1. Divide the number repeatedly by 2:
Keep track of each remainder.
Stop when you get a quotient that is equal to zero.
- division = quotient + remainder;
- 912 456 932 ÷ 2 = 456 228 466 + 0;
- 456 228 466 ÷ 2 = 228 114 233 + 0;
- 228 114 233 ÷ 2 = 114 057 116 + 1;
- 114 057 116 ÷ 2 = 57 028 558 + 0;
- 57 028 558 ÷ 2 = 28 514 279 + 0;
- 28 514 279 ÷ 2 = 14 257 139 + 1;
- 14 257 139 ÷ 2 = 7 128 569 + 1;
- 7 128 569 ÷ 2 = 3 564 284 + 1;
- 3 564 284 ÷ 2 = 1 782 142 + 0;
- 1 782 142 ÷ 2 = 891 071 + 0;
- 891 071 ÷ 2 = 445 535 + 1;
- 445 535 ÷ 2 = 222 767 + 1;
- 222 767 ÷ 2 = 111 383 + 1;
- 111 383 ÷ 2 = 55 691 + 1;
- 55 691 ÷ 2 = 27 845 + 1;
- 27 845 ÷ 2 = 13 922 + 1;
- 13 922 ÷ 2 = 6 961 + 0;
- 6 961 ÷ 2 = 3 480 + 1;
- 3 480 ÷ 2 = 1 740 + 0;
- 1 740 ÷ 2 = 870 + 0;
- 870 ÷ 2 = 435 + 0;
- 435 ÷ 2 = 217 + 1;
- 217 ÷ 2 = 108 + 1;
- 108 ÷ 2 = 54 + 0;
- 54 ÷ 2 = 27 + 0;
- 27 ÷ 2 = 13 + 1;
- 13 ÷ 2 = 6 + 1;
- 6 ÷ 2 = 3 + 0;
- 3 ÷ 2 = 1 + 1;
- 1 ÷ 2 = 0 + 1;
2. Construct the base 2 representation of the positive number:
Take all the remainders starting from the bottom of the list constructed above.

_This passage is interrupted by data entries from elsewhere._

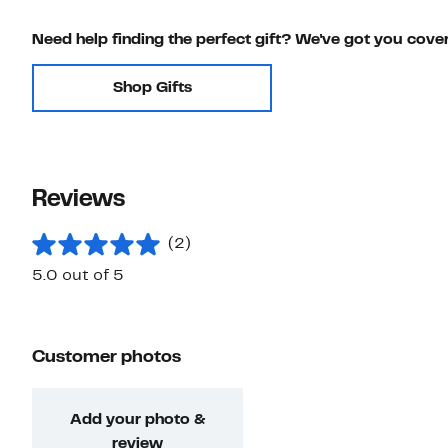
Need help finding the perfect gift? We've got you cove
Shop Gifts
Reviews
(2)
5.0 out of 5
Customer photos
Add your photo &
review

912 456 932(10) Base 10 decimal system number converted and written as a base 2 unsigned binary equivalent:
912 456 932 (base 10) = 11 0110 0110 0010 1111 1100 1110 0100 (base 2)
Spaces were used to group digits: for binary, by 4, for decimal, by 3.